Türkiye'de ortalama tasarruf oranı yüzde 15. Aradaki yüzde 11 oranındaki tasarruf açığını yurt dışından borçlanmak suretiyle kapatıyor. Daha fazla büyüyeyim derse bu miktar daha da artıyor tabii. Risk büyüyor yani. Dolayısıyla Türkiye, büyüme kabiliyeti yüksek olmasına rağmen sık sık frene basmak mecburiyetinde kalıyor.
Naçar kalıp yurt dışından borçlanıyor yine de ama riski var bu işin. Dünyadaki faiz oranına "libor" adı veriliyor. Her ülke için üç aşağı beş yukarı aynıdır bu faiz oranı ve Londra bankalarının faiz oranı esas alınır genellikle. Fakat bir de bunun risk?primi var; "spread" denilen. "Spread" her ülke için farklı uygulanıyor.
Neden farklı? Onu da anlatayım. Borç veren, verdiği paranın problem yaşamadan geri dönmesini istiyor. Onun için de borç verdiği ülkenin riskine bakıyor. Ekonomik ve siyasi riske bakıyor yani. Ülke ekonomik kriz yaşıyor ya da siyasi çalkantı içinde ise risk primi artıyor. Bunlar yoksa düşüyor.
Bunun bir de borç alan tarafı var. Genellikle bankalar borçlanırlar ki daha çok birkaç banka bir araya gelip büyük bir kaynağı alıyorlar. Buna da sendikasyon kredisi deniyor.
Bankalar temin ettikleri bu kaynağı kendileri kullanmıyor tabii. Kamu ya da özel sektöre kullandırıyorlar. Döviz cinsi borçlanıp Türk Lirası cinsi borç vermenin en büyük riski döviz fiyatının artmasıdır ki, bankalar bu riski göze alıp risk faizini yüksek tutuyorlar.
Türkiye 1990'lı yıllarda riski yüksek bir ülkeydi ve yüksek faizle borçlanıyordu. İçeride uygulanan faiz de yüksek oranlardaydı tabii. Bırakın şahsi tasarrufları, firmalar dahi yatırımdan vazgeçmiş ve parasını faize yatırmaya başlamıştı. Bilançolarında görülen "faaliyet dışı kârlar", gerçek faaliyetlerden elde ettikleri kârdan kat be kat fazla oluyordu çünkü.
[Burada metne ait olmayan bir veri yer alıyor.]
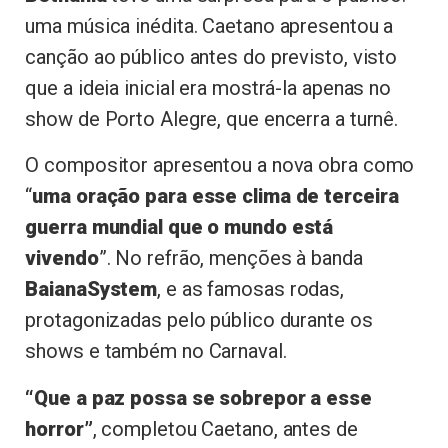
uma música inédita. Caetano apresentou a
canção ao público antes do previsto, visto
que a ideia inicial era mostrá-la apenas no
show de Porto Alegre, que encerra a turnê.
O compositor apresentou a nova obra como
“
uma oração para esse clima de terceira
guerra mundial que o mundo está
vivendo
”. No refrão, menções à banda
BaianaSystem
, e as famosas rodas,
protagonizadas pelo público durante os
shows e também no Carnaval.
“Que a paz possa se sobrepor a esse
horror”
, completou Caetano, antes de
Şimdi öyle değil ama. Hem faiz oranları düşük, hem de işletmeler faaliyet sahalarında oynamak zorunda. Çok acımasız bir rekabet ortamından geçiliyor ve faaliyet dışına çıkan firmalar piyasadan silinme riskiyle karşı karşıya kalıyorlar.
Kredilerin faiz oranı kadar vadesinin de önemli olduğunu hatırdan çıkarmamak lazım. Doğru olan uzun vadeli ve düşük faizle borçlanmadır. Kısa vadeli faiz oranlarını Merkez Bankası uzun vadeli faiz oranlarını ise piyasa tayin ediyor.
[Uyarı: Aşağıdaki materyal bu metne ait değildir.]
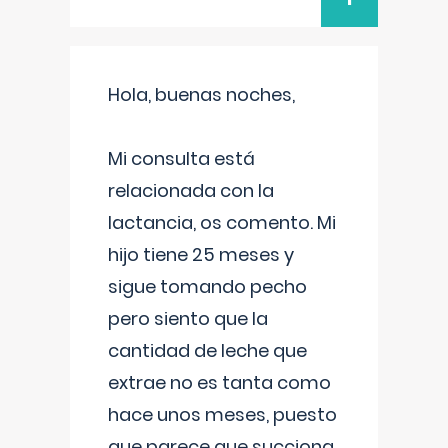
Hola, buenas noches,
Mi consulta está
relacionada con la
lactancia, os comento. Mi
hijo tiene 25 meses y
sigue tomando pecho
pero siento que la
cantidad de leche que
extrae no es tanta como
hace unos meses, puesto
que parece que succiona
Dolayısıyla istikrar çok büyük önem arz ediyor. Türkiye'nin istikrarlı bir ülke olması birçok hususta olduğu gibi faiz oranlarının düşük olmasında da önemli rol oynuyor.
Bankalar kredi kullandırdıkları firmaların ödeme durumuna ve işletme politikalarına bakıp öyle kredi veriyor ve faiz nispetini de ona göre tayin ediyorlar. Riski düşük olan firmaya düşük faiz, yüksek olana da yüksek faiz uyguluyorlar.
Son söz: "Faiz lobisi" elbette vardır ama o canavara yem olmamak için krizi körükleyip körüklememek bizim elimizde. Türk halkının her ferdine bu konuda görev düştüğünü unutmayalım.